Pono Haitsuka
- Born: Ryne "Pono" Haitsuka July 18, 1991 (age 34) Kaneohe, Hawaii
- Height: 1.72 m (5 ft 8 in)
- Weight: 79.4 kg (175 lb; 12.50 st)
- University: Oregon State University

Rugby union career
- Position: scrum half/fly-half

Senior career
- Years: Team / Apps / (Points)
- 2014–2016: Mystic River / 20 / (25)
- 2016: San Diego Breakers / 9 / (5)

National sevens team
- Years: Team /  / Comps
- 2013–2014: United States /  / 8

= Pono Haitsuka =

US rugby union player (born 1991)

Ryne "Pono" Haitsuka (born 18 July 1991) is an American professional rugby union player. He has played with such teams as Mystic River in the American Rugby Premiership and the San Diego Breakers in the PRO Rugby competition. He has also represented the United States as a member of the United States national rugby sevens team.

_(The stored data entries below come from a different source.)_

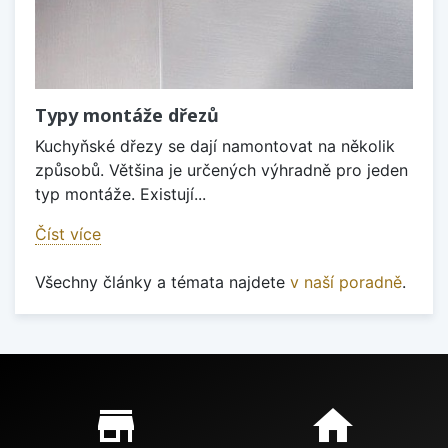
Typy montáže dřezů
Kuchyňské dřezy se dají namontovat na několik
způsobů. Většina je určených výhradně pro jeden
typ montáže. Existují...
Číst více
Všechny články a témata najdete
v naší poradně
.
Proč nakupovat u nás?
store_mall_directory
home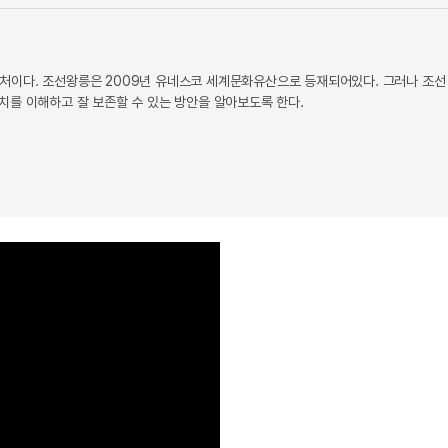
안식처이다. 조선왕릉은 2009년 유네스코 세계문화유산으로 등재되어있다. 그러나 조선
치를 이해하고 잘 보존할 수 있는 방안을 알아보도록 한다.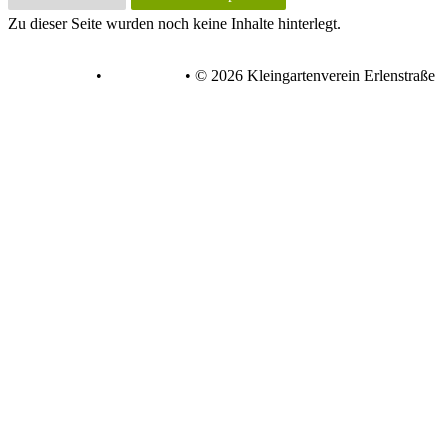
Zu dieser Seite wurden noch keine Inhalte hinterlegt.
Datenschutz
•
Impressum
•
© 2026 Kleingartenverein Erlenstraße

==USA national sevens team==
Haitsuka attended Kamehameha Schools in Honolulu where he played American football, wrestling, and track and field. He later studied psychology at Oregon State University where he made the switch to rugby. As a member of OSU's rugby team, Haitsuka became a standout player, earning All-American honors in 2013 and a spot on USA Rugby's developmental side at the Serevi RugbyTown 7s. Haitsuka put his collegiate studies on hold to attended the USA 7s training camp at the Olympic Training Center in San Diego and in November 2013, was named to the national team roster. He made his USA Eagles debut at 2013 Dubai Sevens and scored his first try in the tournament’s Shield Semifinal against France.

==Club rugby career==
===Mystic River Rugby Club===

Haitsuka played with Boston-based Mystic River in the American Rugby Premiership. Haitsuka made over 20 appearances with the club between 2014–2016, helping them reach the National Championship Series in 2015, where they would eventually fall to NYAC in the Final Four. He also played with Mystic's sevens side, who finished third in the nation at the 2015 USA Rugby Club 7s (USARC7) Championship Series

===San Diego Breakers===

In 2016, Haituska signed with the San Diego Breakers in the upstart PRO Rugby competition, making 13 appearances before the league folded in 2017.